▸ Instructions for the task
Reproduction of part of the material below, pictures omitted: copy exactly, and only, the lines starting with the one with "kterou potřebujete. Díky ní jsem dokázala" and going on through the one with "SÉMINAIRES INTERDISCIPLINAIRES".

▸ Records shown

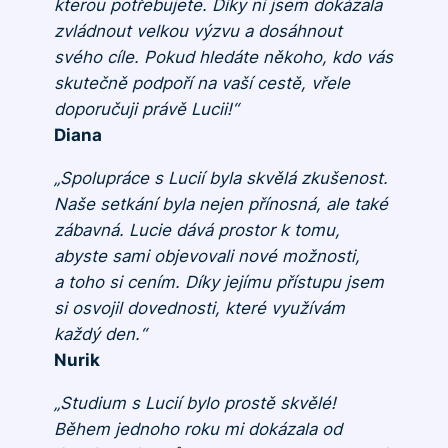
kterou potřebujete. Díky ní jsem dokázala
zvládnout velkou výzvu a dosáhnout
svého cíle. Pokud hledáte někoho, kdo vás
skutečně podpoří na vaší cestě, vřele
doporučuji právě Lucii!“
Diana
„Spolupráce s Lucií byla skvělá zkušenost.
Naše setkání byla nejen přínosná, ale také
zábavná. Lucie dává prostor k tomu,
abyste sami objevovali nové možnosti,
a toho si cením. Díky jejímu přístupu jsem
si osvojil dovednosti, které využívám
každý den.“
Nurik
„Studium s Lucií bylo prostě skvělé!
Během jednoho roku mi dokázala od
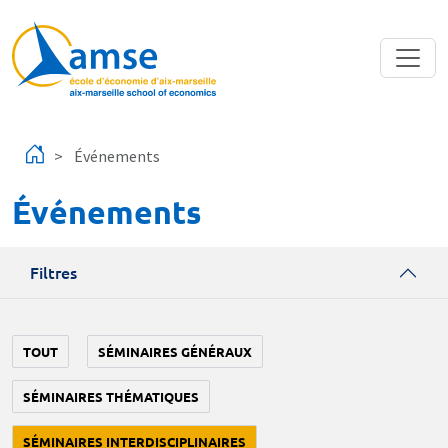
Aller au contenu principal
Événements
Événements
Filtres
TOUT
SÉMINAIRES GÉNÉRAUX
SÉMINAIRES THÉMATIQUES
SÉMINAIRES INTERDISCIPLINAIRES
==
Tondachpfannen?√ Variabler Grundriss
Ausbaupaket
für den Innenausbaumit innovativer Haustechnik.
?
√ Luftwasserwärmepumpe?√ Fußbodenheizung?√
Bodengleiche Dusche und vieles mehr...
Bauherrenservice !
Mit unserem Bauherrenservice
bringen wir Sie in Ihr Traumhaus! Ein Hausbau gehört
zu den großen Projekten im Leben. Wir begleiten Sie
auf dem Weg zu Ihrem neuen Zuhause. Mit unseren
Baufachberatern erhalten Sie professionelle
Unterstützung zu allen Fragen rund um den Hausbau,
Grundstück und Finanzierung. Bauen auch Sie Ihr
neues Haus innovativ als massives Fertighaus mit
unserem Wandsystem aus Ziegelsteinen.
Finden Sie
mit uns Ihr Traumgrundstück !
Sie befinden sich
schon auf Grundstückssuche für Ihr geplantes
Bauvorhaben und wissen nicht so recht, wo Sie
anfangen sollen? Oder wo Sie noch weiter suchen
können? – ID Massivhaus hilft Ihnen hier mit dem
==
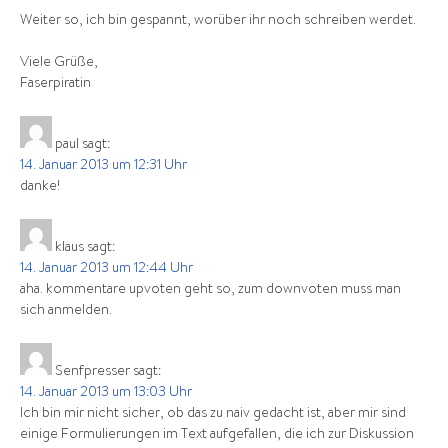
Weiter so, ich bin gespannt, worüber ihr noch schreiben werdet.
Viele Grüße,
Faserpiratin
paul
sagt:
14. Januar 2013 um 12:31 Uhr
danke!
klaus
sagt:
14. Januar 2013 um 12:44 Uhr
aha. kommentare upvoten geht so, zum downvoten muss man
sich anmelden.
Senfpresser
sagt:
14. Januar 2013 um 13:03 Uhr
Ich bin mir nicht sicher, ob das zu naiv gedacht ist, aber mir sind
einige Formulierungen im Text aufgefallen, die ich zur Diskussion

▸ Solution to this task
kterou potřebujete. Díky ní jsem dokázala
zvládnout velkou výzvu a dosáhnout
svého cíle. Pokud hledáte někoho, kdo vás
skutečně podpoří na vaší cestě, vřele
doporučuji právě Lucii!“
Diana
„Spolupráce s Lucií byla skvělá zkušenost.
Naše setkání byla nejen přínosná, ale také
zábavná. Lucie dává prostor k tomu,
abyste sami objevovali nové možnosti,
a toho si cením. Díky jejímu přístupu jsem
si osvojil dovednosti, které využívám
každý den.“
Nurik
„Studium s Lucií bylo prostě skvělé!
Během jednoho roku mi dokázala od
Aller au contenu principal
Événements
Événements
Filtres
TOUT
SÉMINAIRES GÉNÉRAUX
SÉMINAIRES THÉMATIQUES
SÉMINAIRES INTERDISCIPLINAIRES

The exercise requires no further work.